Dexter stared across the stream with narrowing eyes. This was the lower pass, and before him stood the cabin that the voice had told him he would find. No sound reached him above the noise of the rapids, and no movement was visible through the smoky haze of the dawn. Nevertheless, it must be here that he had been summoned by the cry for help, and there was nothing to do but investigate.
He glanced dubiously at the swift-running stream that cut him off from the isolated shore. It was fifty feet or more across the main channel, and the water boiled and eddied dangerously among sharp, slippery rocks. Swimming in such water was out of the question. In places the stream appeared to be almost shallow enough for fording but if a man happened to be swept off his feet nothing could save him from the rapids, and death among the rocks. Realizing the chance he was taking, the corporal hesitated only long enough to settle upon the safest place of crossing. He chose the spot where the current ran whitest, knowing that there he would find the shoalest water; and without removing his boots, or making any sort of preparation, he stepped into the water and started to wade out from shore.
The bank dropped away at a steep slant, and almost before he knew it he had plunged waist-deep in the icy stream. The current pulled and tugged at his legs and body, but he dug in his toes, leaned his full weight against the seething tide, and slowly and laboriously made his way forward. The gravel bottom sloped gradually downward, and by the time he had fought his way to the middle channel the water was gurgling above his armpits. At this stage of his journey, fortunately, a series of bowlders offered him a precarious anchorage, and he managed to work his way from one to another, until at last he could plant his feet once more. The rest of the trip across was only a question of holding his balance between each cautious step, and he soon stumbled into shallow water and clambered out on the shore of the island.

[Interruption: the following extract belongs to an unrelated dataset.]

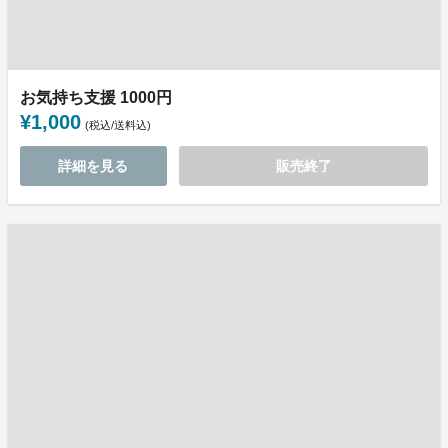
お気持ち支援 1000円
¥1,000
(税込/送料込)
詳細を見る
販売終了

For a moment he stood in the lee of a hazel thicket, shivering with the cold, peering towards the cabin that loomed in the shadows not twenty paces beyond him. He had come up on the rear of the place, and the door, presumably, opened on the farther side. There were two windows in the wall that fronted his direction, but both were barricaded tight with heavy shutters. No sign of smoke came from the clay-daubed chimney. Judging by appearances, there was nobody about the premises. Nevertheless, he moved with caution when he finally went forward.
Circling the clearing on tiptoe, he passed around the corner of the cabin, and halted suddenly with a quick-drawn breath. Before the shut door, almost within arm's reach, crouched a bulky human figure.
Instinctively the corporal's hand slid into his pocket, and came out again, gripping the small pistol that had served him on another occasion. The sound of the rapids had smothered his footfalls, and his presence so far was undiscovered. The intruder's back was turned to him, and he saw only a bulging pink neck and a fat, gross body belted in a Mackinaw coat. For several seconds Dexter held his position, looking on with keenest interest. The thick-waisted stranger held a hunting knife gripped in his hands, and was hacking and sawing away at the planks of the battened front door. He had chipped a hole through the heavy slabs, and was now engaged in enlarging the aperture. It would appear that he was trying to cut an opening big enough to reach the inner latch-bar.
Dexter watched in silence for a space, and then quietly interrupted the work. "My hand isn't quite as pudgy as yours," he remarked. "Maybe mine'll go through."
The man's fingers opened with a jerk, his knife fell to the ground, and he whirled with a choking gasp to stare behind him.
Dexter smiled as he observed the reddish, flabby face that had turned his direction. The man was the outlaw, "Pink" Crill.